Moreover, Cray Sonexion utilizes power and cooling more efficiently, reducing consumption by 15 to 20 percent compared to the competition. The net effect is that TCO is reduced by about 25 percent compared to the competition when considering all costs over the first three years of use.
Easier to Deploy and Manage at Scale
Because the Sonexion storage system comes pre-integrated, pretested and preconfigured, deployment time is greatly reduced. All components — networking, storage, RAID, operating system and Lustre — come preconfigured and precabled. There are no external servers, switches or ad hoc systems to manage. Simply add storage building blocks — SSUs, expansion modules and racks — to achieve prescribed performance and capacity objectives. Cray’s expertise integrating and configuring Lustre is embedded in the design, enabling customers to focus on research instead of Lustre.
Quality: Reliability, Availability, Serviceability and Stability
Cray’s expertise in designing, deploying, optimizing and supporting large-scale parallel storage systems has enabled us to deliver a highly reliable, available and stable clustered storage system. The modular and redundant architecture of Sonexion systems provides the highest reliability and resiliency to Lustre storage solutions for HPC and technical computing. In addition, each component, module and subsystem undergoes exhaustive factory testing under the most demanding test conditions to ensure maximum robustness. Cray’s quality assurance team simulates real-world thermal and failure stress testing matching worst-case production scenarios.
Lustre® is the file system of choice for the world’s fastest supercomputers, powering over 60 percent of the world’s top 100 supercomputing systems. That number is growing and expanding to big data and high performance computing deployments not measured on the Top500® list. Lustre provides the world’s leading storage I/O scalability, and it is chosen by most of our customers.

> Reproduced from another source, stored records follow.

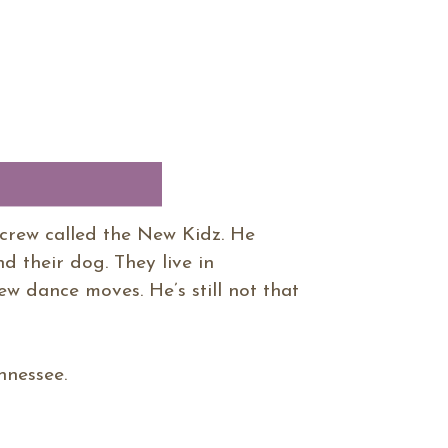
crew called the New Kidz. He
d their dog. They live in
w dance moves. He’s still not that
ennessee.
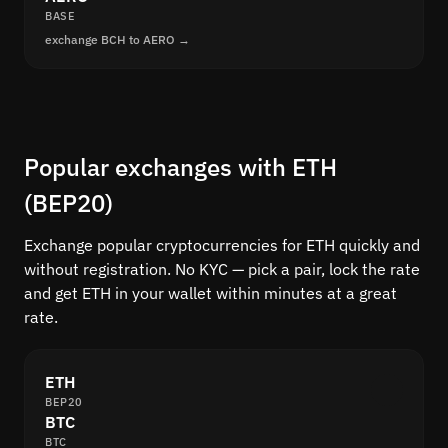
BASE
exchange BCH to AERO →
Popular exchanges with ETH
(BEP20)
Exchange popular cryptocurrencies for ETH quickly and
without registration. No KYC — pick a pair, lock the rate
and get ETH in your wallet within minutes at a great
rate.
ETH
BEP20
BTC
BTC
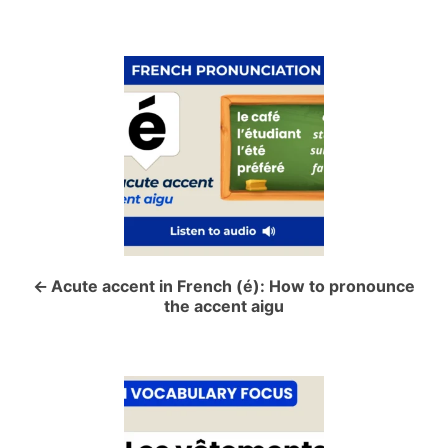
P
o
s
t
n
a
Acute accent in French (é): How to pronounce
the accent aigu
v
i
g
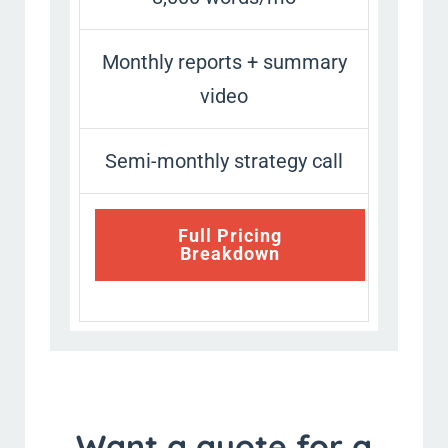
Monthly reports + summary
video
Semi-monthly strategy call
Full Pricing
Breakdown
Want a quote for a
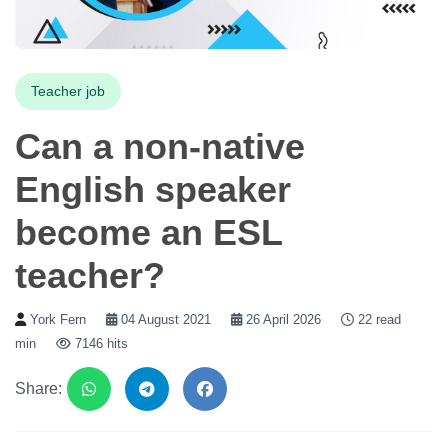
Teacher job
Can a non-native
English speaker
become an ESL
teacher?
York Fern
04 August 2021
26 April 2026
22 read
min
7146 hits
Share:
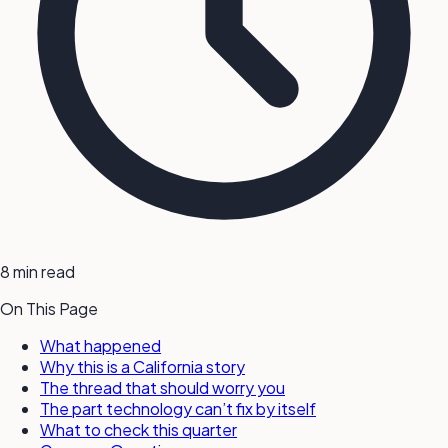
8 min read
On This Page
What happened
Why this is a California story
The thread that should worry you
The part technology can’t fix by itself
What to check this quarter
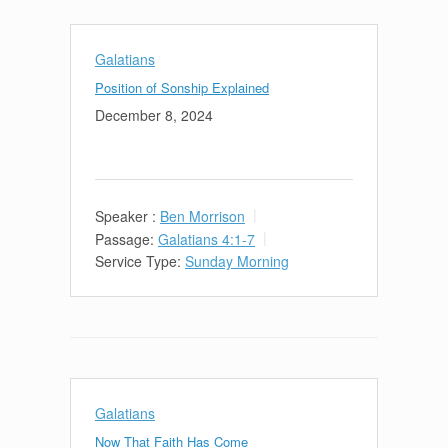
Galatians
Position of Sonship Explained
December 8, 2024
Speaker :
Ben Morrison
Passage:
Galatians 4:1-7
Service Type:
Sunday Morning
Galatians
Now That Faith Has Come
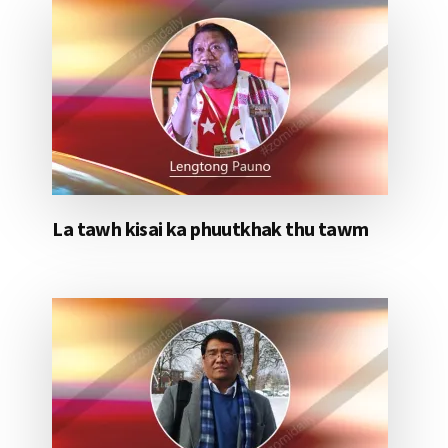
La tawh kisai ka phuutkhak thu tawm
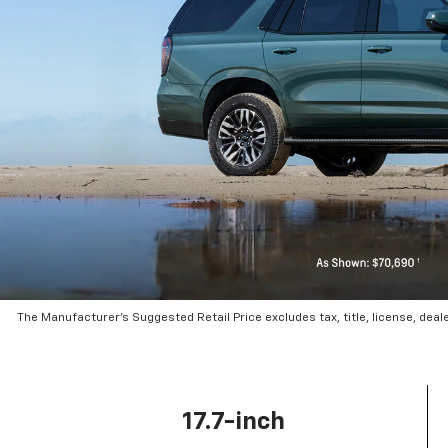
The Manufacturer’s Suggested Retail Price excludes tax, title, license, deal
17.7-inch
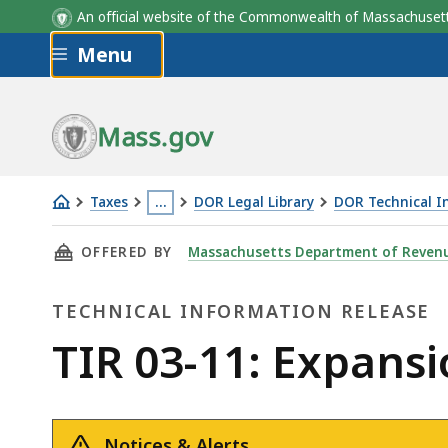
An official website of the Commonwealth of Massachus
Skip to main content
Menu
Mass.gov
Taxes
…
DOR Legal Library
DOR Technical I
TIR
This
THIS PAGE, TIR 03-11: EXPANSION OF MANDA
OFFERED BY
Massachusetts Department of Reven
03-
page
11:
is
TECHNICAL INFORMATION RELEASE
Expansion
located
of
more
Technical
TIR 03-11: Expansi
Mandatory
than
Information
Electronic
3
Filing
levels
Notices & Alerts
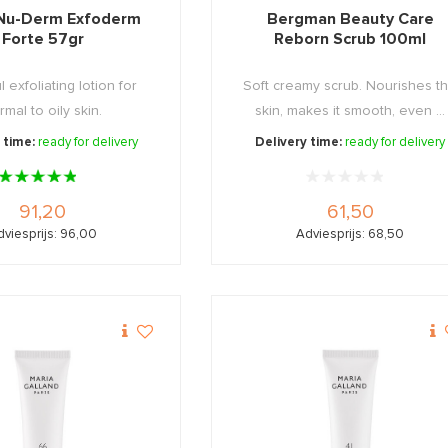
Nu-Derm Exfoderm
Bergman Beauty Care
Forte 57gr
Reborn Scrub 100ml
 exfoliating lotion for
Soft creamy scrub. Nourishes t
rmal to oily skin.
skin, makes it smooth, even ...
 time:
ready for delivery
Delivery time:
ready for delivery
91,20
61,50
dviesprijs: 96,00
Adviesprijs: 68,50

Cray’s Lustre model ensures stability and validation of real-world customer configurations through extreme testing, software enhancement and collaborative innovation. We aggressively test, validate and update Lustre — delivering changes back into the common Lustre source base through OpenSFS (Open Scalable File Systems), a key consortium for advancing Lustre. As an original founder and board member of OpenSFS, Cray jointly leads and funds development of key features to ensure Lustre's success.
In partnership with Cray’s strategic Lustre partners Intel and Seagate, Cray proudly represents customers solving some of the world’s largest and most challenging problems and deploying Lustre at scale. Through OpenSFS, Cray, Intel and Seagate are together focused on moving Lustre forward and ensuring the success of parallel open-source file system technologies.
High-performance storage and data management solutions drive insight from data — and Cray brings you the workflow-driven storage solutions you need to optimize the entire I/O path from applications to disk.
King Abdullah University of Science & Technology (KAUST) in Saudi Arabia selected a Cray system that includes a Cray XC40 supercomputer with DataWarp technology, a Cray Sonexion storage system, Tiered Adaptive Storage (TAS) and Cray’s Urika-GD graph analytics appliance.